• Requirement:
The answer should be each line from the entries below that has the word "apuesta" in it.

• Data for analysis:
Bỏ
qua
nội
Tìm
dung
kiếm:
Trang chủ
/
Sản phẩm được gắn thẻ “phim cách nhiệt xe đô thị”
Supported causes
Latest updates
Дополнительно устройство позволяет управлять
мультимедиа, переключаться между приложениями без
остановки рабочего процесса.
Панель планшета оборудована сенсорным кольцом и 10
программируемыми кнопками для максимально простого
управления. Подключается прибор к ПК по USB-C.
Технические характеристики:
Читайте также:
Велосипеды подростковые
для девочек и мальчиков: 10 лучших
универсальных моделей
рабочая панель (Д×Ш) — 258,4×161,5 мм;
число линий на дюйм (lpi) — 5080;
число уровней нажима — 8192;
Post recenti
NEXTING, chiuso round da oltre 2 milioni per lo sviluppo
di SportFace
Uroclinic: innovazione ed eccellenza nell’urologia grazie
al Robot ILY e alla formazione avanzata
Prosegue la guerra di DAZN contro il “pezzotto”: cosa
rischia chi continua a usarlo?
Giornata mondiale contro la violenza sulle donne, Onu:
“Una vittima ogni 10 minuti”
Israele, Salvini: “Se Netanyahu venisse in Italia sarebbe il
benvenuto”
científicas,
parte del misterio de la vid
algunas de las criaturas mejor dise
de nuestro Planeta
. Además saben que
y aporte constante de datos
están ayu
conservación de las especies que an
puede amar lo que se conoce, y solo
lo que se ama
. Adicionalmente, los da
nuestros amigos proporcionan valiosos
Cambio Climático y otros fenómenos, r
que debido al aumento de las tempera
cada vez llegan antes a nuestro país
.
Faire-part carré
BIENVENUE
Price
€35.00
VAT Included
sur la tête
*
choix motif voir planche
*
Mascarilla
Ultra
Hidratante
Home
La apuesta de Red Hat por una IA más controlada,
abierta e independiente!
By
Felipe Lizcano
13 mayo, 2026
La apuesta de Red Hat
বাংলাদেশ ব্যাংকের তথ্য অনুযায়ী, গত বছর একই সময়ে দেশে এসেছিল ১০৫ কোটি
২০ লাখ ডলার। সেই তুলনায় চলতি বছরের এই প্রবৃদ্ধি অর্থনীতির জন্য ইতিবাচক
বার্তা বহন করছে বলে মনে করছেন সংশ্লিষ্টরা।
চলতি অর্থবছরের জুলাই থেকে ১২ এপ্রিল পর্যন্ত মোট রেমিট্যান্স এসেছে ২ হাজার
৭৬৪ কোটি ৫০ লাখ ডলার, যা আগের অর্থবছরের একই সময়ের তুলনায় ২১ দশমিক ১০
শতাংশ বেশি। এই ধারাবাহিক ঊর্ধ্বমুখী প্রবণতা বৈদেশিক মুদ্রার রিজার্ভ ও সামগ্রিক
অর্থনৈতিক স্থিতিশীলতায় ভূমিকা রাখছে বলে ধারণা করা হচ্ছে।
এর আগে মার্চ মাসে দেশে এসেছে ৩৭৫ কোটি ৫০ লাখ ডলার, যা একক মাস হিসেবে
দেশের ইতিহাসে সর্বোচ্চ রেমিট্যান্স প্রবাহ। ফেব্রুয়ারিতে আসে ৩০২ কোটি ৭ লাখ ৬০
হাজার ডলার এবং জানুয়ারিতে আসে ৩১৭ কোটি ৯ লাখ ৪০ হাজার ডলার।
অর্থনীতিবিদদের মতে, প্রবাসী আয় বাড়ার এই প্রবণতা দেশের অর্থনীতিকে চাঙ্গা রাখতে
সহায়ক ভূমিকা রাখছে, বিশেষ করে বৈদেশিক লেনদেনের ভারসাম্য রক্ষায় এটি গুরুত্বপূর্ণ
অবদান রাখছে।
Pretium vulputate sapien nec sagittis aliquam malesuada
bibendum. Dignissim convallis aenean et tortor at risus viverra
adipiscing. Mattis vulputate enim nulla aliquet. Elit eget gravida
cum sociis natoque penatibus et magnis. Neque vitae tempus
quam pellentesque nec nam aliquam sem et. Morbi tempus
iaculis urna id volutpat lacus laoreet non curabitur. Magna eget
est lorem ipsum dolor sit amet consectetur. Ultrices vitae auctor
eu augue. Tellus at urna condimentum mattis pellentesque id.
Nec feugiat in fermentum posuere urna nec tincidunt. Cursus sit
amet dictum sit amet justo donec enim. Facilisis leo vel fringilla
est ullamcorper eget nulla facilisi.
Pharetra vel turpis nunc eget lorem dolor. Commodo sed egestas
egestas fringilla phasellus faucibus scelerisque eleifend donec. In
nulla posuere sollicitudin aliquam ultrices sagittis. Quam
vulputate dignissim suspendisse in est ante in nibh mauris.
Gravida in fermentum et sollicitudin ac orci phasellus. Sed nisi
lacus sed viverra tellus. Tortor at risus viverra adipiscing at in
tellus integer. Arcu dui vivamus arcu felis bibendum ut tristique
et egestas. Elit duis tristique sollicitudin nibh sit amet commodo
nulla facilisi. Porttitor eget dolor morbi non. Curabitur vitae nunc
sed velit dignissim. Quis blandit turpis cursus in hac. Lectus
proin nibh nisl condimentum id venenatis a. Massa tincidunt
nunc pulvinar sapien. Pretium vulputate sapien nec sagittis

• Answer box:
La apuesta de Red Hat por una IA más controlada,
La apuesta de Red Hat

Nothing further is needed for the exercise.